What this task involves
Drop every picture and give the entries back exactly.

BEGIN The data

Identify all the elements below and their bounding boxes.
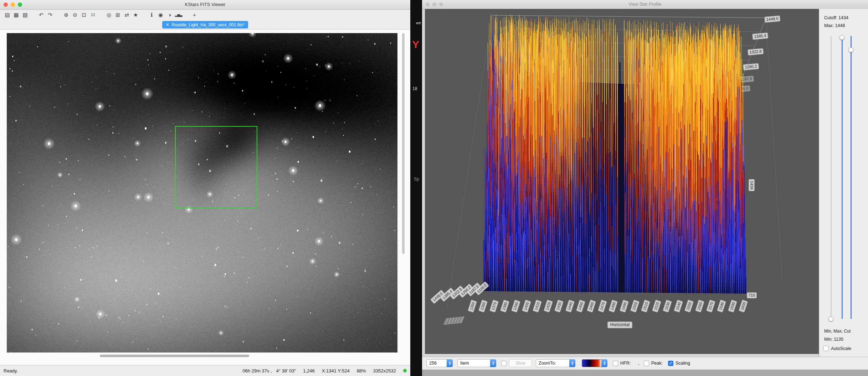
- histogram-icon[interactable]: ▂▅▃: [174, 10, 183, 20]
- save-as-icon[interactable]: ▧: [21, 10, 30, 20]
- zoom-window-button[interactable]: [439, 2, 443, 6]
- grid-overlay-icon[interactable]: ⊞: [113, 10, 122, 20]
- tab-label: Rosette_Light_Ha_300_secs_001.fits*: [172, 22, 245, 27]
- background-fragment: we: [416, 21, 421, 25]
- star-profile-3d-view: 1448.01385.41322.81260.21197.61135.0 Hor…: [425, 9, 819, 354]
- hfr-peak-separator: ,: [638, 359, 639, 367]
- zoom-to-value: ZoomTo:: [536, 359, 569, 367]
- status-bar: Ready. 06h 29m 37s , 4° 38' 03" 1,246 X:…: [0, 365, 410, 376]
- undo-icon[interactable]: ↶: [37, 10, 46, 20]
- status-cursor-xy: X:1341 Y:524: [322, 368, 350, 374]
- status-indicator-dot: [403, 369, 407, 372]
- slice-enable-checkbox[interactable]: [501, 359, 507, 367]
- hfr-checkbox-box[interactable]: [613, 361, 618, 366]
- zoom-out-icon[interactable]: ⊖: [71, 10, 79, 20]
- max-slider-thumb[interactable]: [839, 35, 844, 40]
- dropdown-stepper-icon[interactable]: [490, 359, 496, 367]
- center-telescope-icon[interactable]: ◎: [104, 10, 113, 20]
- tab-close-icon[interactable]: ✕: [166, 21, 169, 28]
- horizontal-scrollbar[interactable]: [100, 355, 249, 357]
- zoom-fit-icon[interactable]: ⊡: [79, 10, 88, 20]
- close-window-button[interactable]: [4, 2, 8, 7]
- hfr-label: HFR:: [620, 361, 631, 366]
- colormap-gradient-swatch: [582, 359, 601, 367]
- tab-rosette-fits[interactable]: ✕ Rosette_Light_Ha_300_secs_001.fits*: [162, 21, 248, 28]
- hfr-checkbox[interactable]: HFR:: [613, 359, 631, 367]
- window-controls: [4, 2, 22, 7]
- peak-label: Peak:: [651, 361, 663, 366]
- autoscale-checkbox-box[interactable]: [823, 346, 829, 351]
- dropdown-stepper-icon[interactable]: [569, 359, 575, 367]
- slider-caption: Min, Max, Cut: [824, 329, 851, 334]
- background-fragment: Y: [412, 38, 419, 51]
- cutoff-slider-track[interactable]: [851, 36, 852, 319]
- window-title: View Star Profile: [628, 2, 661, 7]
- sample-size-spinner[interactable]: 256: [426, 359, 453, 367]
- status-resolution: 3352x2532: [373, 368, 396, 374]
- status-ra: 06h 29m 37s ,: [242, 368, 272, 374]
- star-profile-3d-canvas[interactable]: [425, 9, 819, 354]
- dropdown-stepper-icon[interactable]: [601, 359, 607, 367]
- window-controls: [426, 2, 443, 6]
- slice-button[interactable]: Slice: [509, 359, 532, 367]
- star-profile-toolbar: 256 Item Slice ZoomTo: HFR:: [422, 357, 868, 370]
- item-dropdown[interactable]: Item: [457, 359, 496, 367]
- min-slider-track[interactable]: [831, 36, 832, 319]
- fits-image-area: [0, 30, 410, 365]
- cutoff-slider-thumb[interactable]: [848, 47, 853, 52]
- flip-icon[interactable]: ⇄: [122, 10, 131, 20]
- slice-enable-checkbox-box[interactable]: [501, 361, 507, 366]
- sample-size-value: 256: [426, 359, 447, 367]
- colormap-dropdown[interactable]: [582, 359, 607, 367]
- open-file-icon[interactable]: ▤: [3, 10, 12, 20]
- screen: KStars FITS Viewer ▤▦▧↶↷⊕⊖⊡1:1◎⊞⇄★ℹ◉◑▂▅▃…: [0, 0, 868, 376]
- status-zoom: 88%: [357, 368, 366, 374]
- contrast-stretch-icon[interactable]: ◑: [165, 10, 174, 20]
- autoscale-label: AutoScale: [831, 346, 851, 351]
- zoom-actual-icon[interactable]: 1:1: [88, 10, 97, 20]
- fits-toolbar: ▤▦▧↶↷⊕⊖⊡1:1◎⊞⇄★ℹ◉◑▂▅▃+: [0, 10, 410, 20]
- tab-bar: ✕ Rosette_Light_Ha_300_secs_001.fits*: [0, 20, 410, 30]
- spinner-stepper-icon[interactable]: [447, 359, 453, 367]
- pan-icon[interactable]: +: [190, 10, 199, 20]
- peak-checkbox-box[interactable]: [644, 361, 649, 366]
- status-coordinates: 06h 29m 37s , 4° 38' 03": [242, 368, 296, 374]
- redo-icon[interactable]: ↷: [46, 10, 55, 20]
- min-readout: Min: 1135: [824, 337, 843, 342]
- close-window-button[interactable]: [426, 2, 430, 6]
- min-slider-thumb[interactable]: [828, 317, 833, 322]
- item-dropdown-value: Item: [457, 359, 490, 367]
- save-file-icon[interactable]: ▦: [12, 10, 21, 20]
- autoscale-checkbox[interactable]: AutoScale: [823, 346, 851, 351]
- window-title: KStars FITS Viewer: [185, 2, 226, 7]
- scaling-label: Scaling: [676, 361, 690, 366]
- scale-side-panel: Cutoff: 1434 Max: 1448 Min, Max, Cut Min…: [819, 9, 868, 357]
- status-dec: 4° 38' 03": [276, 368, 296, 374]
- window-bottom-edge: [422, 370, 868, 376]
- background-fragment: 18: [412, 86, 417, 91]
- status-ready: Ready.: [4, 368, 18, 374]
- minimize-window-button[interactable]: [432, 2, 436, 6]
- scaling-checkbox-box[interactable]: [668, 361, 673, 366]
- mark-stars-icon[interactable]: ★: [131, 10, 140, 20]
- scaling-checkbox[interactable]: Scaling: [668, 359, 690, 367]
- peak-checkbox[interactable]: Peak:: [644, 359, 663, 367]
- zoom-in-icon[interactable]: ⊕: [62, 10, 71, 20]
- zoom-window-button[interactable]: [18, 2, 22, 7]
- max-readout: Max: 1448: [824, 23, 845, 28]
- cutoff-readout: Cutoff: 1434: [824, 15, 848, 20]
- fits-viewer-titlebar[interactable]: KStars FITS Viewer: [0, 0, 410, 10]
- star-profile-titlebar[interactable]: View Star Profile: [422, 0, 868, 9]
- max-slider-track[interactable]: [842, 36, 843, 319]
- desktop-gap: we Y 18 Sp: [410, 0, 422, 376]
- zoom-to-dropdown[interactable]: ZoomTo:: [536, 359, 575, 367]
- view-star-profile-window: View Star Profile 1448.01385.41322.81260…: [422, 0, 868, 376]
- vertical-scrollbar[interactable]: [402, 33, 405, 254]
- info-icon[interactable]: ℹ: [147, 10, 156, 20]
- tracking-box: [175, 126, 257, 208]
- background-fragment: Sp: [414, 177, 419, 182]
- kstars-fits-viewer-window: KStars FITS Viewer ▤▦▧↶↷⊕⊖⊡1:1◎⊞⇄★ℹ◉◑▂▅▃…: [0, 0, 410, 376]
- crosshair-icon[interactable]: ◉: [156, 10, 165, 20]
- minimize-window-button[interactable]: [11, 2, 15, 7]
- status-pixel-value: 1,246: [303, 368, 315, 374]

END The data

Task solution
Identify all the elements below and their bounding boxes.
- histogram-icon[interactable]: ▂▅▃: [174, 10, 183, 20]
- save-as-icon[interactable]: ▧: [21, 10, 30, 20]
- zoom-window-button[interactable]: [439, 2, 443, 6]
- grid-overlay-icon[interactable]: ⊞: [113, 10, 122, 20]
- tab-label: Rosette_Light_Ha_300_secs_001.fits*: [172, 22, 245, 27]
- background-fragment: we: [416, 21, 421, 25]
- star-profile-3d-view: 1448.01385.41322.81260.21197.61135.0 Hor…: [425, 9, 819, 354]
- hfr-peak-separator: ,: [638, 359, 639, 367]
- zoom-to-value: ZoomTo:: [536, 359, 569, 367]
- status-bar: Ready. 06h 29m 37s , 4° 38' 03" 1,246 X:…: [0, 365, 410, 376]
- undo-icon[interactable]: ↶: [37, 10, 46, 20]
- status-cursor-xy: X:1341 Y:524: [322, 368, 350, 374]
- status-indicator-dot: [403, 369, 407, 372]
- slice-enable-checkbox[interactable]: [501, 359, 507, 367]
- hfr-checkbox-box[interactable]: [613, 361, 618, 366]
- zoom-out-icon[interactable]: ⊖: [71, 10, 79, 20]
- max-slider-thumb[interactable]: [839, 35, 844, 40]
- dropdown-stepper-icon[interactable]: [490, 359, 496, 367]
- center-telescope-icon[interactable]: ◎: [104, 10, 113, 20]
- tab-close-icon[interactable]: ✕: [166, 21, 169, 28]
- horizontal-scrollbar[interactable]: [100, 355, 249, 357]
- zoom-fit-icon[interactable]: ⊡: [79, 10, 88, 20]
- close-window-button[interactable]: [4, 2, 8, 7]
- hfr-label: HFR:: [620, 361, 631, 366]
- colormap-gradient-swatch: [582, 359, 601, 367]
- tab-rosette-fits[interactable]: ✕ Rosette_Light_Ha_300_secs_001.fits*: [162, 21, 248, 28]
- hfr-checkbox[interactable]: HFR:: [613, 359, 631, 367]
- window-controls: [4, 2, 22, 7]
- peak-label: Peak:: [651, 361, 663, 366]
- autoscale-checkbox-box[interactable]: [823, 346, 829, 351]
- dropdown-stepper-icon[interactable]: [569, 359, 575, 367]
- slider-caption: Min, Max, Cut: [824, 329, 851, 334]
- background-fragment: Y: [412, 38, 419, 51]
- cutoff-slider-track[interactable]: [851, 36, 852, 319]
- window-title: View Star Profile: [628, 2, 661, 7]
- sample-size-spinner[interactable]: 256: [426, 359, 453, 367]
- status-resolution: 3352x2532: [373, 368, 396, 374]
- status-ra: 06h 29m 37s ,: [242, 368, 272, 374]
- star-profile-3d-canvas[interactable]: [425, 9, 819, 354]
- dropdown-stepper-icon[interactable]: [601, 359, 607, 367]
- window-controls: [426, 2, 443, 6]
- slice-button[interactable]: Slice: [509, 359, 532, 367]
- star-profile-toolbar: 256 Item Slice ZoomTo: HFR:: [422, 357, 868, 370]
- item-dropdown[interactable]: Item: [457, 359, 496, 367]
- min-slider-track[interactable]: [831, 36, 832, 319]
- fits-image-area: [0, 30, 410, 365]
- cutoff-slider-thumb[interactable]: [848, 47, 853, 52]
- flip-icon[interactable]: ⇄: [122, 10, 131, 20]
- slice-enable-checkbox-box[interactable]: [501, 361, 507, 366]
- sample-size-value: 256: [426, 359, 447, 367]
- colormap-dropdown[interactable]: [582, 359, 607, 367]
- open-file-icon[interactable]: ▤: [3, 10, 12, 20]
- screen: KStars FITS Viewer ▤▦▧↶↷⊕⊖⊡1:1◎⊞⇄★ℹ◉◑▂▅▃…: [0, 0, 868, 376]
- status-zoom: 88%: [357, 368, 366, 374]
- contrast-stretch-icon[interactable]: ◑: [165, 10, 174, 20]
- autoscale-label: AutoScale: [831, 346, 851, 351]
- zoom-actual-icon[interactable]: 1:1: [88, 10, 97, 20]
- fits-toolbar: ▤▦▧↶↷⊕⊖⊡1:1◎⊞⇄★ℹ◉◑▂▅▃+: [0, 10, 410, 20]
- tab-bar: ✕ Rosette_Light_Ha_300_secs_001.fits*: [0, 20, 410, 30]
- spinner-stepper-icon[interactable]: [447, 359, 453, 367]
- pan-icon[interactable]: +: [190, 10, 199, 20]
- peak-checkbox-box[interactable]: [644, 361, 649, 366]
- status-coordinates: 06h 29m 37s , 4° 38' 03": [242, 368, 296, 374]
- redo-icon[interactable]: ↷: [46, 10, 55, 20]
- min-readout: Min: 1135: [824, 337, 843, 342]
- close-window-button[interactable]: [426, 2, 430, 6]
- min-slider-thumb[interactable]: [828, 317, 833, 322]
- item-dropdown-value: Item: [457, 359, 490, 367]
- save-file-icon[interactable]: ▦: [12, 10, 21, 20]
- autoscale-checkbox[interactable]: AutoScale: [823, 346, 851, 351]
- window-title: KStars FITS Viewer: [185, 2, 226, 7]
- scaling-label: Scaling: [676, 361, 690, 366]
- scale-side-panel: Cutoff: 1434 Max: 1448 Min, Max, Cut Min…: [819, 9, 868, 357]
- status-dec: 4° 38' 03": [276, 368, 296, 374]
- window-bottom-edge: [422, 370, 868, 376]
- background-fragment: 18: [412, 86, 417, 91]
- status-ready: Ready.: [4, 368, 18, 374]
- minimize-window-button[interactable]: [432, 2, 436, 6]
- scaling-checkbox-box[interactable]: [668, 361, 673, 366]
- mark-stars-icon[interactable]: ★: [131, 10, 140, 20]
- scaling-checkbox[interactable]: Scaling: [668, 359, 690, 367]
- peak-checkbox[interactable]: Peak:: [644, 359, 663, 367]
- zoom-in-icon[interactable]: ⊕: [62, 10, 71, 20]
- zoom-window-button[interactable]: [18, 2, 22, 7]
- max-readout: Max: 1448: [824, 23, 845, 28]
- cutoff-readout: Cutoff: 1434: [824, 15, 848, 20]
- fits-viewer-titlebar[interactable]: KStars FITS Viewer: [0, 0, 410, 10]
- star-profile-titlebar[interactable]: View Star Profile: [422, 0, 868, 9]
- max-slider-track[interactable]: [842, 36, 843, 319]
- desktop-gap: we Y 18 Sp: [410, 0, 422, 376]
- zoom-to-dropdown[interactable]: ZoomTo:: [536, 359, 575, 367]
- view-star-profile-window: View Star Profile 1448.01385.41322.81260…: [422, 0, 868, 376]
- vertical-scrollbar[interactable]: [402, 33, 405, 254]
- info-icon[interactable]: ℹ: [147, 10, 156, 20]
- tracking-box: [175, 126, 257, 208]
- background-fragment: Sp: [414, 177, 419, 182]
- kstars-fits-viewer-window: KStars FITS Viewer ▤▦▧↶↷⊕⊖⊡1:1◎⊞⇄★ℹ◉◑▂▅▃…: [0, 0, 410, 376]
- crosshair-icon[interactable]: ◉: [156, 10, 165, 20]
- minimize-window-button[interactable]: [11, 2, 15, 7]
- status-pixel-value: 1,246: [303, 368, 315, 374]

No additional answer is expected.